▶ _PROVIDED ENTRIES_:
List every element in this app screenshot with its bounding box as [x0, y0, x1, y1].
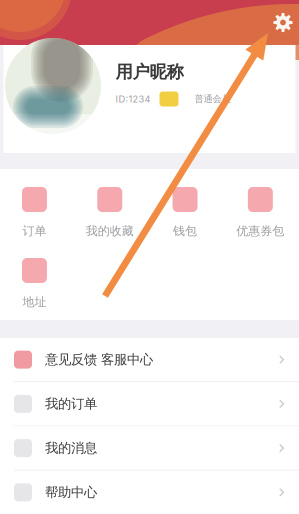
button[interactable]: 我的订单 — [0, 382, 299, 425]
staticText: 地址 — [22, 294, 46, 310]
button[interactable]: 我的收藏 — [72, 187, 147, 237]
button[interactable]: 帮助中心 — [0, 471, 299, 514]
staticText: 普通会员 — [194, 93, 230, 105]
staticText: ID:1234 — [116, 93, 150, 105]
staticText: 我的消息 — [45, 440, 97, 456]
button[interactable]: 订单 — [0, 187, 72, 237]
staticText: 优惠券包 — [236, 223, 284, 238]
button[interactable]: 钱包 — [147, 187, 223, 237]
button[interactable]: Settings — [268, 8, 298, 38]
staticText: 我的收藏 — [86, 223, 134, 238]
staticText: 用户昵称 — [116, 61, 184, 83]
button[interactable]: 我的消息 — [0, 426, 299, 470]
staticText: 帮助中心 — [45, 484, 97, 501]
button[interactable]: 意见反馈 客服中心 — [0, 338, 299, 381]
staticText: 意见反馈 客服中心 — [45, 351, 153, 368]
button[interactable]: 优惠券包 — [223, 187, 298, 237]
button[interactable]: 地址 — [0, 258, 72, 308]
staticText: 我的订单 — [45, 396, 97, 412]
staticText: 订单 — [22, 223, 46, 238]
staticText: 钱包 — [173, 223, 197, 238]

▶ _PROBLEM TO WORK ON_: When every line of the listing has been checked for the string "button", give only the number of lines that contain it.

▶ _THE COMPLETED TASK_: 10